Spot the Robot!
Please no! This is obviously a toy and not a robot. But the promise of robots moving out of the industrial space and into the home is becoming more and more realistic.
There are 2 kinds of home robots that R&D is focusing on. The first are the “instrumental robots”, little brothers of the industrial robots and likewise designed for specific tasks: vacuuming the floor or mowing the lawn. The more advanced category is sometimes called “social robots” – those that in the future could help elderly with daily tasks, support in hospital settings, and other more personal tasks. And the logic is this: since the tasks these robots perform are social, giving them a human form will make them more accepted by the people who should use and benefit from them. But this has some perhaps unintended consequences. If a driving idea behind making robots look like people is their users will psychologically be more accepting of them, then touching their keyboard for entering commands would not only be counter-intuitive, it would arguably be too intimate. We will innately expect to interact with these computers using verbal communication, facial communication, gestures – and expect simulated “eye contact”, spatial distance and other cultural queues will be adhered to by the robots.

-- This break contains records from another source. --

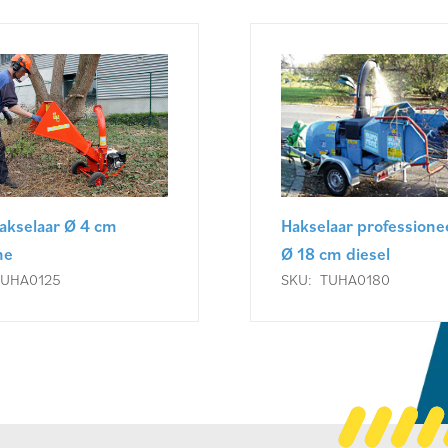
akselaar Ø 4 cm
Hakselaar professionee
ne
Ø 18 cm diesel
TUHA0125
SKU:
TUHA0180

Voice recognition has been around since the 80s but it took the mobile phone with hands-free features to make people psychologically comfortable walking down the street apparently talking to themselves. Now that we are comfortable “talking to nobody”, we are comfortable talking to a piece of glass and metal in the form of Siri, or Alexa, or Cortana. It’s fairly easy to see how this will be psychologically easy.

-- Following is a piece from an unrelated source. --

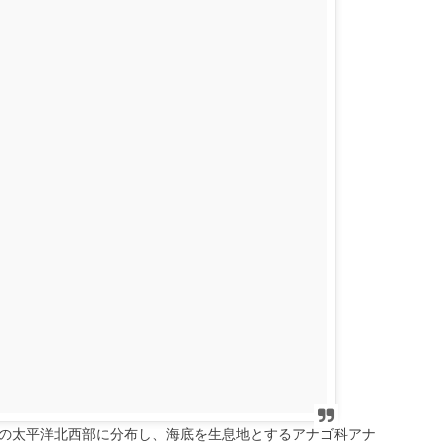
の太平洋北西部に分布し、海底を生息地とするアナゴ科アナ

Having a social robot that is able to visually and physically represent the right social queues to gain acceptance, however, will be a tougher challenge. First of all, because these are culturally dependent – robotics engineers will have to adjust these based on the countries they sell their products to. There is also the problem of social acceptance about robots in the first place. There are already studies about the correlation between a society’s positive or negative view of robots, the amount of R&D spent on robotics, and if those robots tend to have an instrumental / use based form or a social robot / human looking.
Could it be that in the future there will be a competitive advantage to countries which are already socially biased to accept robots? At the rate of technological advancement, it won’t take long to find out.